Average Precision: 0.8927870906825766
Average Recall: 0.9894616149292847
Average F1: 0.9280565646914007


# Performance Analysis

The recommendation system shows strong overall performance with an Average Precision of 0.89, Recall of 0.99, and F1-score of 0.93.

* The very high recall indicates the system successfully retrieves almost all relevant genres.

* The slightly lower precision suggests some extra (irrelevant) genres are being recommended.

Areas of Improvment:


Tune the number of neighbors (top) to balance precision and recall.

Avoid genre leakage if the goal is true genre prediction by using non-genre features for similarity.

Overall, the system is a strong similarity-based recommender, but the evaluation likely overestimates real-world performance.

Interview Questions

1. Can you explain the difference between user-based and item-based collaborative filtering?

User-based CF:
Recommends items by finding users similar to the target user and suggesting items those similar users liked.
Idea: “Users like you also liked this.”

Item-based CF:
Recommends items by finding items similar to what the user already liked and suggesting those similar items.
Idea: “If you liked this item, you may also like that one.”
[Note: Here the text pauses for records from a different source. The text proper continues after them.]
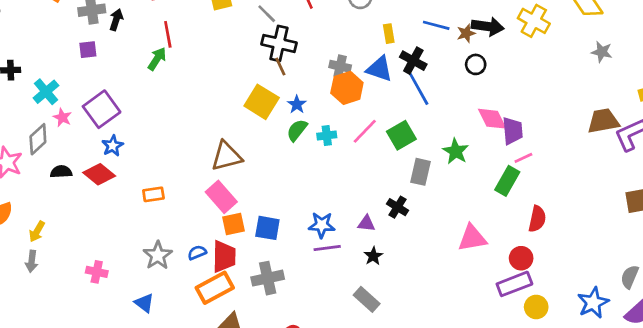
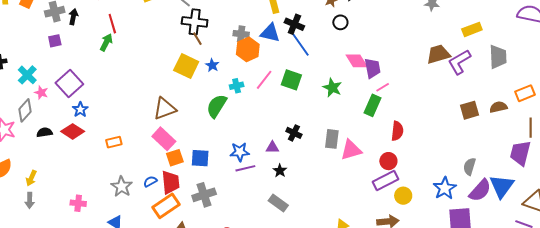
green semicircle: (297, 130) -> (217, 106), moved, size x1.4
green square: (401, 135) -> (291, 80), turned -35
gray rectangle: (420, 172) -> (332, 139), moved

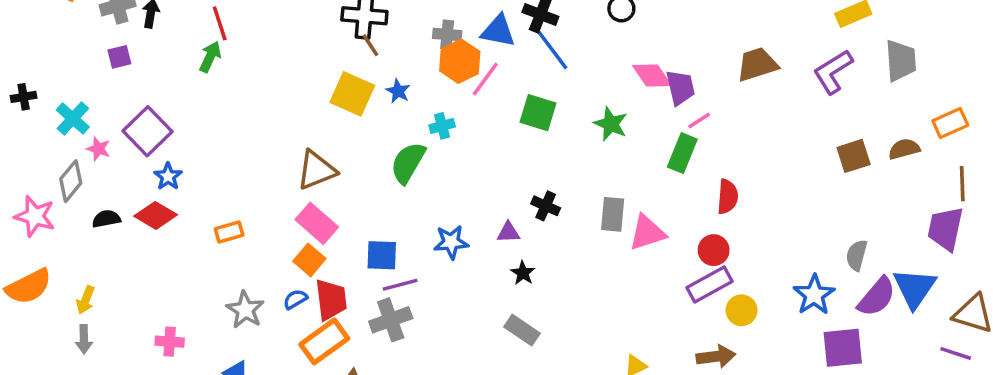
brown trapezoid: (438, 54) -> (757, 64), moved
pink line: (264, 80) -> (485, 79), moved
orange square: (175, 158) -> (309, 260), moved, turned -30
purple line: (245, 168) -> (400, 285), moved

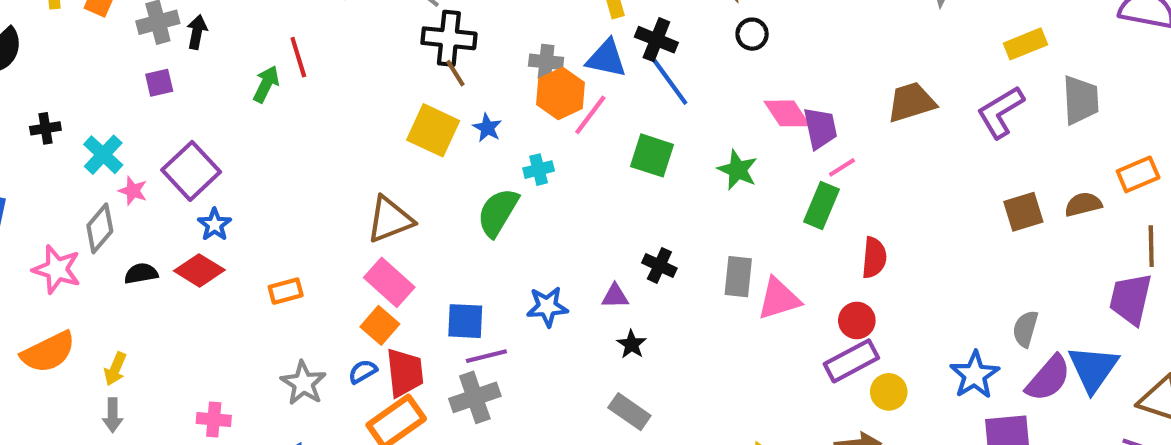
red line: (220, 23) -> (298, 57), moved

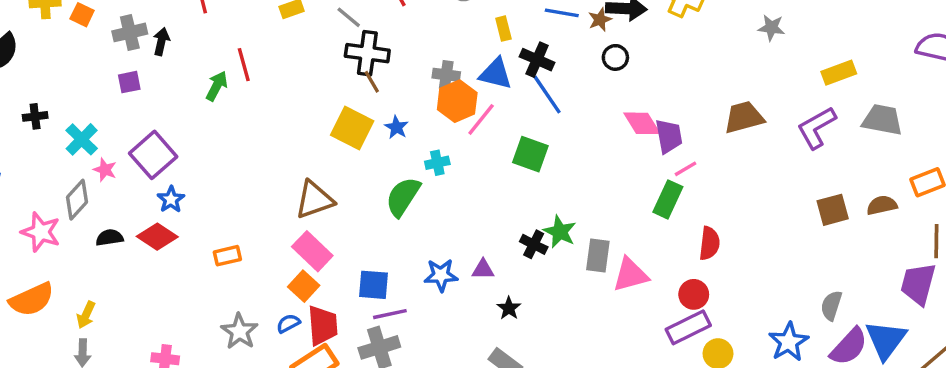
gray trapezoid: (1081, 100) -> (882, 120), turned -78
green star: (738, 170) -> (560, 232), moved
purple triangle: (615, 296) -> (483, 270), moved

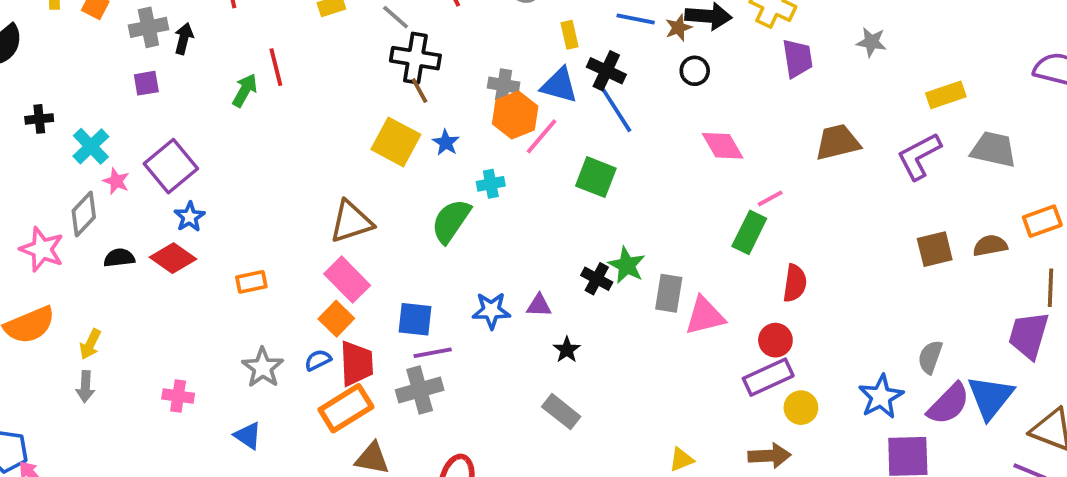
purple trapezoid: (669, 136) -> (798, 58), moved

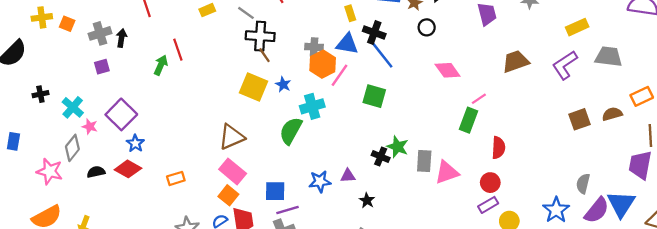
cyan cross: (491, 184) -> (312, 106), size x1.5
purple rectangle: (768, 377) -> (488, 205), size x0.7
2. What is collaborative filtering, and how does it work?

Collaborative Filtering is a recommendation technique that suggests items based on patterns of user interactions (such as ratings, likes, or purchases), rather than item content.

How it works:

It collects user–item interaction data.

Finds similarities between users or items based on this data.

Recommends items that similar users liked or that are similar to items the user liked.